# 1/2" vs 3/4" hot water line



## Tinstaafl (Jan 6, 2008)

Leaving aside the overall volume of flow, at what point is it better in terms of hot water NOW at the faucet to use a 1/2" line to take advantage of the higher velocity of flow? Does that question make any sense? :blink:


----------



## jb4211 (Jul 13, 2010)

I'd think "higher velocity" does not equate to more GPM's. And I'd also think that it's the GPM's that you need to increase to get the hot water NOW, not the pressure.
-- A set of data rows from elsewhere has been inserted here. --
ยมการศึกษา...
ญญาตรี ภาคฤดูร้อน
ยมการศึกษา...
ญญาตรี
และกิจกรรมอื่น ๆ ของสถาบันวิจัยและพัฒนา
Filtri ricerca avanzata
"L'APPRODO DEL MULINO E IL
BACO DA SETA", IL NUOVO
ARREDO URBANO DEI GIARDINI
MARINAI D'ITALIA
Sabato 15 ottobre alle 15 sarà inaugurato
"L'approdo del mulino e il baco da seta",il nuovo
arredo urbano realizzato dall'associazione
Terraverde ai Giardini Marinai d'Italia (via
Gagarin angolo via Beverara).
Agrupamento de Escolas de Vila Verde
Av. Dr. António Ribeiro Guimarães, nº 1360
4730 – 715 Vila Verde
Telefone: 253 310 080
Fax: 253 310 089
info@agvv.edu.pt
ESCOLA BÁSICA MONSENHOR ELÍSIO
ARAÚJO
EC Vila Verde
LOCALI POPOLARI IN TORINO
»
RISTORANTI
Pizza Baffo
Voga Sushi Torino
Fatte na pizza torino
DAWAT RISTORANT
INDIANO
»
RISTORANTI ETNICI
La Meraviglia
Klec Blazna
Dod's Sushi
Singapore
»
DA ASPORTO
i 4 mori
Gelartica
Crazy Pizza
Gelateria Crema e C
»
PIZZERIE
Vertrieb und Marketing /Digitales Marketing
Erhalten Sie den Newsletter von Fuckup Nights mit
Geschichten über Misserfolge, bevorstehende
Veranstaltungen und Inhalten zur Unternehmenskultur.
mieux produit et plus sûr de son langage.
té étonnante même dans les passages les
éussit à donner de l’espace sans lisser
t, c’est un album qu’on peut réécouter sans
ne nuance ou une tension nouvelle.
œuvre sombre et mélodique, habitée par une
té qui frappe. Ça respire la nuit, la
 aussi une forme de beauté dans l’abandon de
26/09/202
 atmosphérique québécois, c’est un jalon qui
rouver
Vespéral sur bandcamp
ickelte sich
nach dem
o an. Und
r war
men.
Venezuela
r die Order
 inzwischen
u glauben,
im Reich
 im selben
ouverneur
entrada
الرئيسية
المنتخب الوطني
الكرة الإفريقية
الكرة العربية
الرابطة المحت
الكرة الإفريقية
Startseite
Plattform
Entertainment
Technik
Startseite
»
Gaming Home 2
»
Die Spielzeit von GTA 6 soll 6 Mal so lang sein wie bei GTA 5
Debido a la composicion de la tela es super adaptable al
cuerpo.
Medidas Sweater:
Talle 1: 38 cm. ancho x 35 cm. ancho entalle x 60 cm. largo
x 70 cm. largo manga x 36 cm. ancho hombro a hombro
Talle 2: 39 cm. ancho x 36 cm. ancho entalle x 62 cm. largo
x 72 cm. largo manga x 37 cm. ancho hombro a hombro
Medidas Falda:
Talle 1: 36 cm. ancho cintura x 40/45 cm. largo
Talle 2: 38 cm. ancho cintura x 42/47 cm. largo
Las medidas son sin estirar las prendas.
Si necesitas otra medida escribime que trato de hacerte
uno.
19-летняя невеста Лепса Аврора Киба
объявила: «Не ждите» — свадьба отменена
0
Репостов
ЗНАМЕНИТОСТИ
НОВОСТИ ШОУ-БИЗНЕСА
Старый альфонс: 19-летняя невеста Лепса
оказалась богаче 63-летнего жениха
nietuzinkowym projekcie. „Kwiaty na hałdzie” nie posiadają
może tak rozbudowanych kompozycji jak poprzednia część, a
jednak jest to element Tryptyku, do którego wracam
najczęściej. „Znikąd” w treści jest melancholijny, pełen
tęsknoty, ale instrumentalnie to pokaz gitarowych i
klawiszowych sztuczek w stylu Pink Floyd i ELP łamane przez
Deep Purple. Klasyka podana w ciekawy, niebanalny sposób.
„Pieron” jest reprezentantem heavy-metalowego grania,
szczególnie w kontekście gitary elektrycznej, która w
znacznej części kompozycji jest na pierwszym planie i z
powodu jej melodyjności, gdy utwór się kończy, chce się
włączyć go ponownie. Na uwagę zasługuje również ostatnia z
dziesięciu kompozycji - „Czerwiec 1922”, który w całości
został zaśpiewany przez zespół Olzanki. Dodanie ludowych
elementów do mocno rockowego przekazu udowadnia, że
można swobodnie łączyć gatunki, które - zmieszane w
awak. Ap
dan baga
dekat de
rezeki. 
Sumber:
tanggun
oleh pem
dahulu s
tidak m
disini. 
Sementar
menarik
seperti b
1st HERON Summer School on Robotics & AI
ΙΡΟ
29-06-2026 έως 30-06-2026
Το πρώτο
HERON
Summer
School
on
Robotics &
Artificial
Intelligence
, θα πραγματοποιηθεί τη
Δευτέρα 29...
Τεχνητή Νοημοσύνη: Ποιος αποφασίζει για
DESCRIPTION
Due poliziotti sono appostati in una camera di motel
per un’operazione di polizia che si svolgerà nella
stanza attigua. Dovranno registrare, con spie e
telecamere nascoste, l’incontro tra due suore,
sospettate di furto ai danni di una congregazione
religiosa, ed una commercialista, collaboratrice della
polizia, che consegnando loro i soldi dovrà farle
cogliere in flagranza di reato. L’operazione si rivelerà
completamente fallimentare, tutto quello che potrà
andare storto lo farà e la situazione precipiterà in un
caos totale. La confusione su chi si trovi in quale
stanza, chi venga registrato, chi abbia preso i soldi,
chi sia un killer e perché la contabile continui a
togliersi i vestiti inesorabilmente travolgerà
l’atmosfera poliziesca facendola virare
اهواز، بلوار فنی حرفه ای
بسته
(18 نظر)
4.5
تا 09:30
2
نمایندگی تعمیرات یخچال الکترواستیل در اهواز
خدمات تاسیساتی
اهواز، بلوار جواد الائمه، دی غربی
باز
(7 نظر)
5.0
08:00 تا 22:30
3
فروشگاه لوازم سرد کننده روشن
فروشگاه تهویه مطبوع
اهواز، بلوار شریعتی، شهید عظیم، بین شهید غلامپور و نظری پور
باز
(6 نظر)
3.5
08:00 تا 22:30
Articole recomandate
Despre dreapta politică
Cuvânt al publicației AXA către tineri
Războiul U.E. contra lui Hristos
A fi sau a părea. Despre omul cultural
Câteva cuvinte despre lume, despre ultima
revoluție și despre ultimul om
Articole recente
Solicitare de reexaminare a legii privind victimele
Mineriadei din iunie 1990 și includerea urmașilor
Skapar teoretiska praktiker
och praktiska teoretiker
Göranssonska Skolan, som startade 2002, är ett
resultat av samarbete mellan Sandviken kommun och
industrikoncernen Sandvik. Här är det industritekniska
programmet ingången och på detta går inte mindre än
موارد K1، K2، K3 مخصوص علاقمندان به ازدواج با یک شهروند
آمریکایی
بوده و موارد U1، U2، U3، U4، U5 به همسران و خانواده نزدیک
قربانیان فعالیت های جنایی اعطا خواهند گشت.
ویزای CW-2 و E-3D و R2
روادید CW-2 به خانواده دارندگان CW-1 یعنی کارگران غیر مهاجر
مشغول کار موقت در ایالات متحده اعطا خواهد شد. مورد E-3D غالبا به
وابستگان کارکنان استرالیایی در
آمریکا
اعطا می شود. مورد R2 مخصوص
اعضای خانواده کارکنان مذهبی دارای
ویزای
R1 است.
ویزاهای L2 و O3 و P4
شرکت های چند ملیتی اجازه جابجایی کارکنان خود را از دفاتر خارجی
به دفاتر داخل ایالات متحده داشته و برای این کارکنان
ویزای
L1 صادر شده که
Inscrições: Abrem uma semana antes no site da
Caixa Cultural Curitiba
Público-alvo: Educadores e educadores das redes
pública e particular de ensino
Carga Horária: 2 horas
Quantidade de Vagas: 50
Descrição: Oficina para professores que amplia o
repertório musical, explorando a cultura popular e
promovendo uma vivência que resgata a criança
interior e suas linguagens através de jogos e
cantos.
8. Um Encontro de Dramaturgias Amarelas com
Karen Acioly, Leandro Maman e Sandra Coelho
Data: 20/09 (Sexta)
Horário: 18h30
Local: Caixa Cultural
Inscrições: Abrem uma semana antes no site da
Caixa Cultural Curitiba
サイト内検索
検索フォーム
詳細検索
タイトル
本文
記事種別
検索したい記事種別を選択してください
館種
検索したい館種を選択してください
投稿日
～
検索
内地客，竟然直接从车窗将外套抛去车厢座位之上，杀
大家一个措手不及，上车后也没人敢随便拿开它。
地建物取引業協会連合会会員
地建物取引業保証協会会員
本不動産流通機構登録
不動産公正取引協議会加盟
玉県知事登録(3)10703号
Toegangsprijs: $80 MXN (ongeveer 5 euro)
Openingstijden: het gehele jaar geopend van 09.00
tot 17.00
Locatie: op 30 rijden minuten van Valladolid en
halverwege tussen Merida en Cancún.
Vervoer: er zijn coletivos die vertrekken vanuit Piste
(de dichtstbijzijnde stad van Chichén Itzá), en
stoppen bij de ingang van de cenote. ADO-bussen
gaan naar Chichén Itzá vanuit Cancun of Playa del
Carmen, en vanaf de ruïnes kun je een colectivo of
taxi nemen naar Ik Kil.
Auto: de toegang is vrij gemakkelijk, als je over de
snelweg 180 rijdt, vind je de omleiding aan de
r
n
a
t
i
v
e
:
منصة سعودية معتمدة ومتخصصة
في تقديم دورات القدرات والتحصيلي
Meaning you have to evacuate the cold, idol water before the hot water will flow.

Does that answer or am I confused which is usually the case.


----------



## Tinstaafl (Jan 6, 2008)

jb4211 said:


> Does that answer or am I confused which is usually the case.


I think you're confused. :laughing:

I'm specifically ignoring GPM for this. At a given pressure, water will move faster in a smaller pipe. I think. At least that's my intuitive take on it.

Even if it doesn't, it would seem to make sense that if the pipe holds a gallon of cold water, the faucet flow rate (oops, there's your GPM) would keep the hot water from getting there faster than with a pipe containing only a quart of cold water.


----------



## TimelessQuality (Sep 23, 2007)

A 3/4 line will 'hold' more water that will get cold when not in use... When you want hot, you'll have to evacuate all that water before the hot will reach your fixture... 1/2 will be less...

Is that what you mean??


----------



## Cole82 (Nov 22, 2008)

Tin this link covers manifold design benefits over traditional systems. 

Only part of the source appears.